• [Task objective]: Please repeat the records exactly. The pictures are to be left out.

• [Information]:
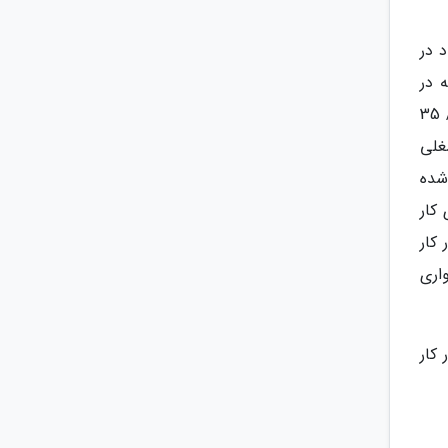
راد در
درصد از افرادی که در
زمستان 97 به دنبال کار می گشته اند اما در پیدا کردن آن ناپیروز بوده اند، توانسته اند در زمستان 98 کار پیدا نمایند. 1/ 35
غلی
ز بازار کار خارج شده
کار
ر کار
واری
از بازار کار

• [Result of the exercise]:
راد در
درصد از افرادی که در
زمستان 97 به دنبال کار می گشته اند اما در پیدا کردن آن ناپیروز بوده اند، توانسته اند در زمستان 98 کار پیدا نمایند. 1/ 35
غلی
ز بازار کار خارج شده
کار
ر کار
واری
از بازار کار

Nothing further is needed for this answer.